Landolt began his education in Zurich under Karl Löwig. He subsequently followed Löwig to Breslau, where he received his doctorate for work on arsenic ethyl. He then attended lectures by Rose and Mitscherlich in Berlin but found the laboratory facilities inadequate and soon moved to Heidelberg, chemical studies. Here he investigated the luminosity of gases produced in a Bunsen burner and, on the strength of his work, became a privatdocent at Breslau. A year later, in 1857, Landolt became associate professor at Bonn and in 1867 full professor. In 1869 he began to teach at Aachen, and in 1880 he moved to the Agricultural Institute in Berlin. He succeeded Rammelsberg in the Second Chemical Laboratory, Berlin, in 1891 remaining there until his retirement in 1905. He was elected to the Berlin Academy in 1882.
Primarily a physical chemist, Landolt centered his major work on molecular refractivity of organic compounds (specific refraction × molecular weight). In 1858 John Gladstone and Thomas Dale proposed an empirical formula which related the density and the refractive index of a substance. A second formula with a stronger theoretical basis was derived independently by H. A. Lorentz and Ludwig V. Lorenz in 1880. Berthelot, Gladstone, and Dale tried to correlate refractivity and chemical composition and suggested that molecular refractivity was an additive property. Landolt, studying fatty acids and esters, contributed to this view by arriving at values for the refraction of each element in a compound. In 1870 Gladstone shoed that Landolt’s values yielded erroneous results with such unsaturated compounds as benzene and the terpenes. Further work by Landolt’s student Julius Wilhelm Buühl showed that molecular refractivity was not strictly an additive property but was affected by constitutive factors as well. Landolt later extended his research on molecular refractivity, using rays of various wavelengths.

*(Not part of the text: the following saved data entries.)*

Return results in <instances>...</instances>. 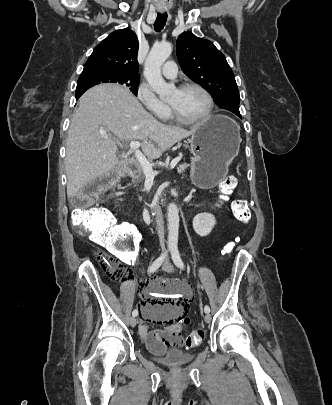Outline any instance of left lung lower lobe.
Segmentation results:
<instances>
[{
	"label": "left lung lower lobe",
	"mask_w": 332,
	"mask_h": 405,
	"mask_svg": "<svg viewBox=\"0 0 332 405\" xmlns=\"http://www.w3.org/2000/svg\"><path fill=\"white\" fill-rule=\"evenodd\" d=\"M231 112H233L234 114H236L238 117L241 118V114H240V112H239V105L234 106V107L232 108V111H231Z\"/></svg>",
	"instance_id": "obj_1"
}]
</instances>
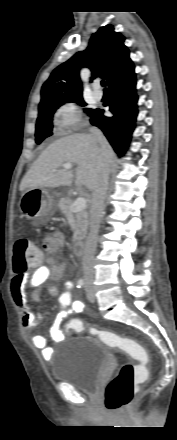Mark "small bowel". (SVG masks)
I'll return each mask as SVG.
<instances>
[{"instance_id":"obj_1","label":"small bowel","mask_w":177,"mask_h":440,"mask_svg":"<svg viewBox=\"0 0 177 440\" xmlns=\"http://www.w3.org/2000/svg\"><path fill=\"white\" fill-rule=\"evenodd\" d=\"M65 245V236L59 232H51L43 242L46 253L50 256L61 250ZM65 265L57 263L52 257L46 261L37 264L35 270L29 273H16L10 282V293L14 303L22 314V325L25 328H33L40 321L42 315L32 310L29 302L27 289L33 290L32 298L35 301L40 300V289L46 286L47 292L51 296L58 297L60 311L54 318L50 335L54 342H60L64 339V333L60 326L62 322L72 314H79L85 311V305L81 301L74 300L72 296L73 282L67 280L64 283V291L59 293L56 285L64 274ZM33 346L41 351L45 359H49L52 354L51 347L48 346L47 338L37 334L32 337Z\"/></svg>"}]
</instances>
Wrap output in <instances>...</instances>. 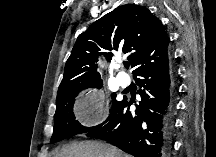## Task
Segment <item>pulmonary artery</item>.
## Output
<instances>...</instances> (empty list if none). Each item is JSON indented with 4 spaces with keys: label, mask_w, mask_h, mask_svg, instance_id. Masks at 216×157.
Masks as SVG:
<instances>
[{
    "label": "pulmonary artery",
    "mask_w": 216,
    "mask_h": 157,
    "mask_svg": "<svg viewBox=\"0 0 216 157\" xmlns=\"http://www.w3.org/2000/svg\"><path fill=\"white\" fill-rule=\"evenodd\" d=\"M119 85L122 87H127L130 84V78L127 74L120 72L116 76Z\"/></svg>",
    "instance_id": "pulmonary-artery-1"
}]
</instances>
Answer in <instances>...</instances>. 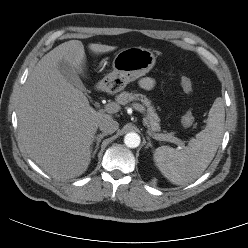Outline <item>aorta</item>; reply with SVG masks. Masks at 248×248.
I'll return each mask as SVG.
<instances>
[{
    "label": "aorta",
    "mask_w": 248,
    "mask_h": 248,
    "mask_svg": "<svg viewBox=\"0 0 248 248\" xmlns=\"http://www.w3.org/2000/svg\"><path fill=\"white\" fill-rule=\"evenodd\" d=\"M140 136L135 132H129L124 137V143L129 148H136L140 145Z\"/></svg>",
    "instance_id": "1"
}]
</instances>
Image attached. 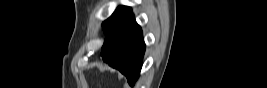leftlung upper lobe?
<instances>
[{"label": "left lung upper lobe", "mask_w": 267, "mask_h": 88, "mask_svg": "<svg viewBox=\"0 0 267 88\" xmlns=\"http://www.w3.org/2000/svg\"><path fill=\"white\" fill-rule=\"evenodd\" d=\"M129 12H131L129 7L119 6L112 16L103 22L102 27L104 33L107 35Z\"/></svg>", "instance_id": "obj_1"}]
</instances>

Landolt also investigated the velocity of the reaction between iodic and sulfuric acid. Because of his appointments at technical schools, he was also interested in the design and industrial applications of spolarimeters. His main publication, written in collaboration with Richard Börnstein, is Physikalisch-chemische Tabellen (1883). The book has been enlarged and reissued many times since Landolt’s death.
BIBLIOGRAPHY
I. Original Works. Landolt wrote over forty articles, including “Ueber die Zeitdauer der Reaction zwischen Jodsàure und schwefliger Sàure,” in Sitzungsberichte der Preussischen Akademie der Wissenschaften zu Berlin (1885), pt. 1, 249–284; (1886), pt. 1, 193–219; pt. 2, 1007–1015; (1887), pt. 1, 21–37; and “Ueber den Einfluss der atomistischen Zusammensetzung C, H, and O-haltiger flüssiger Verbindingen auf die Fortpflanzung des Lichts,” in Annalen der Physik und Chemie, 122 (1864), 545–563; 123 (1864), 595–628. With Richard Börnstein he wrote Physikalischchemische Tabellen (Berlin, 1883).
II. Secondary Literature. Works on Landolt include the following, listed chronologically: J. H. van’t Hoff, “Gedächtniss Rede auf Hans Heinrich Landolt,” in Abhandlungen der K. Preussischen Akademie der Wissenschaften zu Berlin, phys.-math. Kl. (1910), 67, English adaptation in Journal of the Chemical Society of London; 99 (1911), 1653; Richard Pribam, “Nekrolog auf H. Landolt,” in Berichte der Deutschen chemischen Gesellchaft, 44 (1911), 3337; and A. Idhe, Development of Modern Chemistry (New York, 1964), pp. 265, 393.